The toxic compounds found in tomatoes are not completely killed with cooking, contrary to popular belief. Only the enzymes responsible for creating the poisons end up being destroyed, not the poisons themselves, debunking this common belief.
However, the same principles apply to cooked tomatoes as applied to tomatoes served raw. The owner needs to be diligent about removing the seeds and cutting the fruit into small enough pieces to avoid choking or gastrointestinal obstructions.
When the tomatoes are ripe and prepared properly, they are not as likely to pose problems. Whether to cook the tomatoes or not will depend on personal preference. Some cats take better to cooked foods, while some do better with raw foods.
Cooking can, in fact, prevent a lot of problems with possible contamination, according to writer Kristen Torres. Good rinsing prior to cooking makes a difference in eliminating toxins.
Can Cats Be Allergic to Tomatoes?
Cats having allergic reactions to tomatoes is rare but does happen. Some cats might also have an intolerance and both of these situations are difficult to predict. As much as some cats enjoy tomatoes, they should be treated as a treat, not a necessity.
According to Cattention, which treats tomatoes as questionably safe for cats, allergic reaction signs include runny eyes, itchy skin with scratching, and coughing or sneezing.
A cat that shows signs of an allergy to any food is best avoiding it, which takes care of most of the problems. Otherwise, they will experience a lot of discomfort and the possibility of even more serious reactions over time.
Since tomatoes are likely to be an ingredient in natural cat foods, you will need to get into the habit of reading ingredient labels to spot problem ingredients.
Is There a Toxicity Level for Tomatoes?
Barring an allergy, most cats will experience mild reactions to ingesting tomatoes, if at all. According to KittenToob, tomatoes contain alkaloid solanine.
This compound mostly affects the lower GI tract, leading to symptoms like vomiting or diarrhea. When severe enough, symptoms might include confusion, lethargy, or weakness. When such symptoms occur, a vet visit will help restore your kitty to health.
Writer Susan Paretts notes that the plants, particularly leaves, contain tomatine. When the tomatoes are still green, they contain more of the chemical.
Symptoms of tomatine poisoning include drooling and behavioral changes, in addition to stomach upsets. Seizures or tremors are also possible. When you suspect poisoning is the culprit, you should seek veterinary attention as soon as possible.
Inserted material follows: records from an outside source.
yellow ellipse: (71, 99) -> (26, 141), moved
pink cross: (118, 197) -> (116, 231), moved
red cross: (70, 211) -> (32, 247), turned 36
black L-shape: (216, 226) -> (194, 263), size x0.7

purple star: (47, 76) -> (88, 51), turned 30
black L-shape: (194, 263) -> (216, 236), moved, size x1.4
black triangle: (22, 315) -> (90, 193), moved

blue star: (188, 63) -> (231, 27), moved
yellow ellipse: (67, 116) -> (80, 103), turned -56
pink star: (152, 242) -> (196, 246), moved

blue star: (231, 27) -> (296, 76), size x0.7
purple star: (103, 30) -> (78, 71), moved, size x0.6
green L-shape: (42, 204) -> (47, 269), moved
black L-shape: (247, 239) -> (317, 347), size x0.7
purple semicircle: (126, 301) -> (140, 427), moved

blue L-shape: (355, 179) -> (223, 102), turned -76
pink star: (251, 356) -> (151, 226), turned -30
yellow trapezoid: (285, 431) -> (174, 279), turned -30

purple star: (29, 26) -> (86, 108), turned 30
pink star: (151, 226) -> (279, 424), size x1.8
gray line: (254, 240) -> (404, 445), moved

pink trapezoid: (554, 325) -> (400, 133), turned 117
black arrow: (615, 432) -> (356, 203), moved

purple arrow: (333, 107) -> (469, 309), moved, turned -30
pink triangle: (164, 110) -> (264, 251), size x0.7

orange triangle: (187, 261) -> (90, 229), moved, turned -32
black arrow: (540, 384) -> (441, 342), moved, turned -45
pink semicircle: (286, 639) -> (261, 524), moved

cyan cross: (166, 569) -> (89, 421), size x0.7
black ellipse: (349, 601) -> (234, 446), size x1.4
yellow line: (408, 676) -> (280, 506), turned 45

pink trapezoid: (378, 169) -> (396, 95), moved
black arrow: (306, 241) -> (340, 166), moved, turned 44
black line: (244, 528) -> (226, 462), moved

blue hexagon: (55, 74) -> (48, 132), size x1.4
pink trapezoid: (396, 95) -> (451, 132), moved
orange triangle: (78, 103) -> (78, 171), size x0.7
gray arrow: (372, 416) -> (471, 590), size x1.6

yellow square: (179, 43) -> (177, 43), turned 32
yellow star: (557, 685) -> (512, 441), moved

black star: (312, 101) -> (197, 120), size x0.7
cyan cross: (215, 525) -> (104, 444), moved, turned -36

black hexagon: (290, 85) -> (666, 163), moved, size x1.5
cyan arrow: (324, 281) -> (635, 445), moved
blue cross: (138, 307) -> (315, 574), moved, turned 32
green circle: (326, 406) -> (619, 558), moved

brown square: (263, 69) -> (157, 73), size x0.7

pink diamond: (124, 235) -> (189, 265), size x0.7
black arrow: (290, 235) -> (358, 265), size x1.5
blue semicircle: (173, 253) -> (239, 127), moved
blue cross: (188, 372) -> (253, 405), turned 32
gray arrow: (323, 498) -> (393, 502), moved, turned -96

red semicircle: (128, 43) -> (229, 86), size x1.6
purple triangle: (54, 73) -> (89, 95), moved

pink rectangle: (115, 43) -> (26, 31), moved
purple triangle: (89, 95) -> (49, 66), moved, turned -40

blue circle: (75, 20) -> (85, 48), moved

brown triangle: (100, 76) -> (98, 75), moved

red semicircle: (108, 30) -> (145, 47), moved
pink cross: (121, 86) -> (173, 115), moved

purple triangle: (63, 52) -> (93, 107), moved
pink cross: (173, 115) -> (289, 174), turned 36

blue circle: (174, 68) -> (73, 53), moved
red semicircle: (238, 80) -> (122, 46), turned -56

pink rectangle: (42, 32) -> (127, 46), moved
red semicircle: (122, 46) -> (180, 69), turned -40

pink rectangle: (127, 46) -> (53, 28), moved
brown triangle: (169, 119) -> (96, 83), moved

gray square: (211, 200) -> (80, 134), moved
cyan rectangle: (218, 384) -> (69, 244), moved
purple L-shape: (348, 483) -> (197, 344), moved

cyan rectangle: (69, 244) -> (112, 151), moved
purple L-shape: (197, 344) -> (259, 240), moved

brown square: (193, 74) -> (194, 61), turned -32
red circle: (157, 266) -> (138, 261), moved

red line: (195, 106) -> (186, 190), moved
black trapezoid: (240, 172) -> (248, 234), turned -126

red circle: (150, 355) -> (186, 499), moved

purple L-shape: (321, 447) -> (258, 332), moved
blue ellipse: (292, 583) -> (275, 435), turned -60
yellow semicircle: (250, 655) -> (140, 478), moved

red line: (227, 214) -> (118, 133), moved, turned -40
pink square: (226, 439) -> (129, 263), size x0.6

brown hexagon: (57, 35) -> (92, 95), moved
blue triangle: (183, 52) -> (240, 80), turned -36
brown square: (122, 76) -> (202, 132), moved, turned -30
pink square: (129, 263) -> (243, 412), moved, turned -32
Should you catch your cat in the act of consuming a tomato plant, it is best to err on the side of caution and get veterinary help. Your vet will be in a position to help mitigate the worst effects if your cat has consumed the toxins.
Although ingesting enough of these poisons to result in death is thankfully rare, the signs of poisoning should always be taken seriously. It is always better safe than sorry where these types of situations are concerned because declines may be rapid.
The Bottom Line
Tomatoes can be a fun treat for cats when given in moderation. Knowing how to prepare this food and give it to your cat properly is a good way to eliminate any possible problems and help your cat associate the new addition with good times.
Even though there are possible health risks, they are not usually serious enough to warrant keeping the vegetable completely out of your cat’s diet. Your cat eating a tomato is nothing that ought to cause serious concern if you are aware of the risks.
If you have any doubts about cats and tomatoes, this video shows how much cats can enjoy them. They may not be every cat’s favorite treat, but they’re not the worst option available, by any means.
The next time you’re wondering about introducing tomatoes to your cat’s diet, consider giving this popular treat a try.
If your cat doesn’t like them, they haven’t lost anything. If they do like them, they have a great nutritional treat to enjoy.